Lambie señaló con el dedo. Bajé la vista. Mi pecho derecho abultaba ligeramente bajo el encaje grisáceo del corpiño; la piel suave relucía con el brillo apagado del nácar bajo el chisporroteo hediondo de la luz de gas. Pero en el lado izquierdo, la marca ancha y dentada avanzaba desde la parte superior del seno hasta la primera costilla. Cuando nadie estaba mirando, me rascaba la cicatriz profunda y arrugada. Todavía me dolía a veces, como si las hojas que habían penetrado en mi carne tierna hubieran dejado unos dardos envenenados que me pellizcaban y me picaban incluso después de que el cirujano hubo cortado la carne maltrecha y cosido toscamente los bordes irregulares. El pezón se mantenía intacto, pero el músculo y la grasa que dotaban de volumen al pecho derecho faltaban en el izquierdo.
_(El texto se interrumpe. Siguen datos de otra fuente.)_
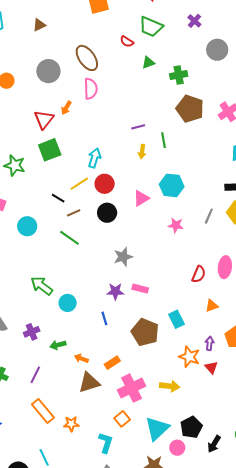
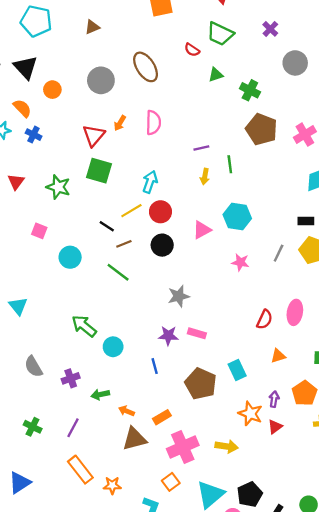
green cross: (179, 75) -> (250, 90), turned 36
pink semicircle: (91, 89) -> (153, 123), moved
green square: (50, 150) -> (99, 171), turned 35
red triangle: (211, 367) -> (275, 427), turned 32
Sweet Girl se encogió de hombros.

—No lo sé, pero ojalá nos diera algo de lo que esconde. Algunas noches no sirven de nada, con los cuatro pichaflojas de turno.

—Creo que es porque les hace creer que es una señorita fina que ha salido a echar un polvo rápido con su coñito bien empolvado y fresco. ¿A que sí?

Se echaron a reír sonoramente, y las miré arqueando una ceja. Sabía que era mi sangre lo que me hacía diferente. Y había algo más. Sabía que no iba a llevar siempre aquella vida: me esperaba algo distinto, algo más grande. Linny Gow sería un nombre que la gente recordase.